Evaluation of different treatment modalities for vulvar intraepithelial neoplasia (VIN): CO2 laser vaporization, photodynamic therapy, excision and vulvectomy
Introduction
Vulvar intraepithelial neoplasia (VIN) is thought to be a precursor of vulvar cancer. The frequency of VIN appears to have been increasing during the past two decades, and this increase has been especially pronounced in the younger population [1]. There is little consensus regarding the optimal method of management. The treatment for VIN 3 has classically been surgical excision or, in case of multifocal VIN 3, vulvectomy. With the disease being reported more frequently in younger women, there has been a gradual trend towards conservatism in the management of VIN lesion. Popular treatment modalities include carbon dioxide (CO2) laser vaporization or ablation and surgical excision. Unfortunately, recurrence rates after treatment have been reported to range from 10% to 50% and are thought to be related to the grade of VIN and margin status along with the multifocal nature of the condition and its relationship with HPV [2], [3]. Therefore, difficulties in the management of certain cases and the frequency of recurrences provide a challenge for gynecologists. 5-Aminolevulinic acid (ALA) photodynamic therapy (PDT) is a relatively new technique with unique properties that make it attractive for the local treatment of superficial epithelial disorders.
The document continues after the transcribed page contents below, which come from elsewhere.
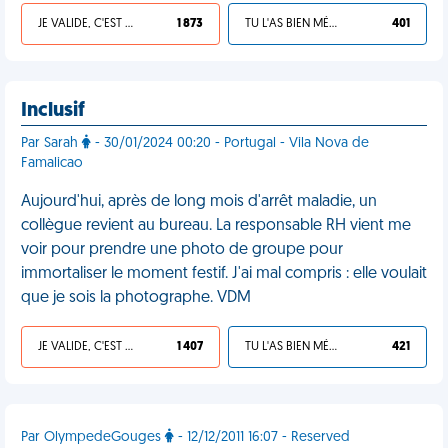
JE VALIDE, C'EST UNE VDM
1 873
TU L'AS BIEN MÉRITÉ
401
Inclusif
Par Sarah
- 30/01/2024 00:20 - Portugal - Vila Nova de
Famalicao
Aujourd'hui, après de long mois d'arrêt maladie, un
collègue revient au bureau. La responsable RH vient me
voir pour prendre une photo de groupe pour
immortaliser le moment festif. J'ai mal compris : elle voulait
que je sois la photographe. VDM
JE VALIDE, C'EST UNE VDM
1 407
TU L'AS BIEN MÉRITÉ
421
Par OlympedeGouges
- 12/12/2011 16:07 - Reserved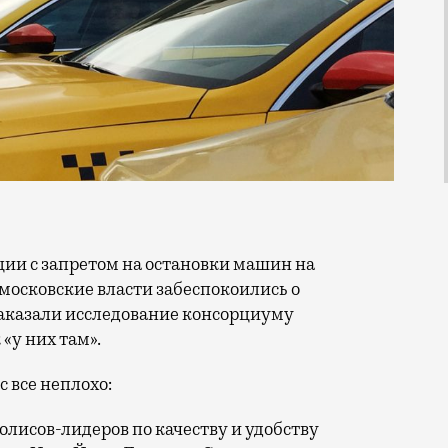
московские власти забеспокоились о
заказали исследование консорциуму
«у них там».
с все неплохо:
олисов-лидеров по качеству и удобству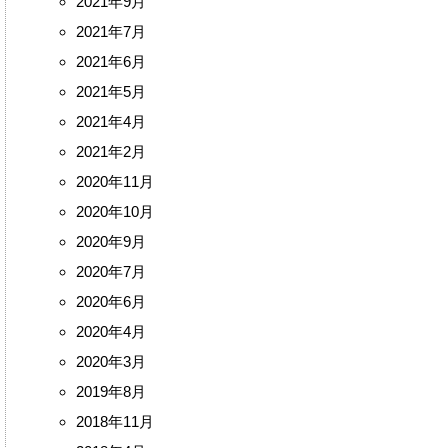
2021年9月
2021年7月
2021年6月
2021年5月
2021年4月
2021年2月
2020年11月
2020年10月
2020年9月
2020年7月
2020年6月
2020年4月
2020年3月
2019年8月
2018年11月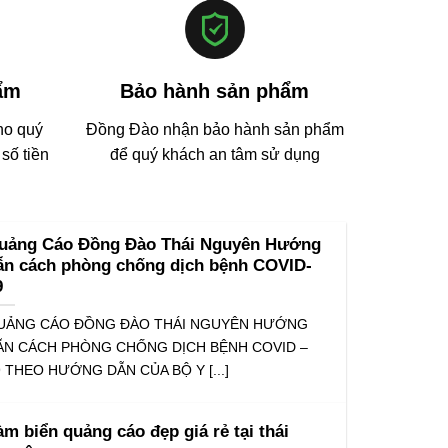
ẩm
Bảo hành sản phẩm
ho quý
Đồng Đào nhận bảo hành sản phẩm
số tiền
để quý khách an tâm sử dụng
uảng Cáo Đồng Đào Thái Nguyên Hướng
ẫn cách phòng chống dịch bệnh COVID-
9
UẢNG CÁO ĐỒNG ĐÀO THÁI NGUYÊN HƯỚNG
ẪN CÁCH PHÒNG CHỐNG DỊCH BỆNH COVID –
 THEO HƯỚNG DẪN CỦA BỘ Y [...]
àm biển quảng cáo đẹp giá rẻ tại thái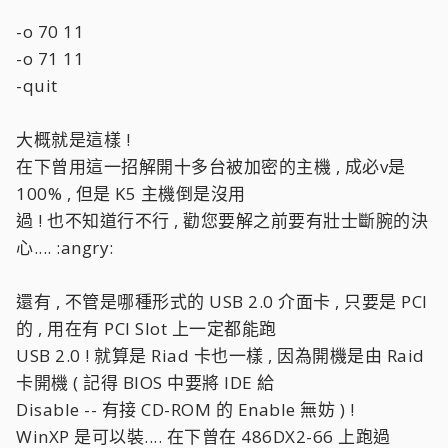
-o 70 11
-o 71 11
-quit
大概就是這樣 !
在下曾用這一招解開十多台被加密的主機 , 成必v是
100% , 但是 K5 主機倒是沒用
過 ! 也不知道行不行 , 勸您要解之前要有壯士斷腕的決
心.... :angry:
還有 , 不管是哪種形式的 USB 2.0 介面卡 , 只要是 PCI
的 , 用在有 PCI Slot 上一定都能跑
USB 2.0 ! 就算是 Riad 卡也一樣 , 因為開機是由 Raid
卡開機 ( 記得 BIOS 中要將 IDE 給
Disable -- 有接 CD-ROM 的 Enable 無妨 ) !
WinXP 是可以裝.... 在下曾在 486DX2-66 上跑過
The treatment is based on the systemic or topical application of ALA which is preferentially absorbed and induces protoporphyrin IX accumulation in neoplastic tissue. This is followed by the application of nonthermal light usually from a laser using certain wavelengths. The initial interaction of light with protoporphyrin IX results in the generation of singlet oxygen and oxygen radicals which are highly reactive oxidants capable of producing a local cytotoxic effect. PDT is a minimal invasive procedure that can be performed in an outpatient setting. It is less damaging to normal tissue than most other techniques. However, only few PDT studies for VIN are published so far, and only short-term results are reported [4], [5].
The aim of this retrospective study was to compare the long-term efficacy and the recurrence rate of four treatment modalities for VIN which are CO2 laser vaporization, PDT, surgical excision and vulvectomy.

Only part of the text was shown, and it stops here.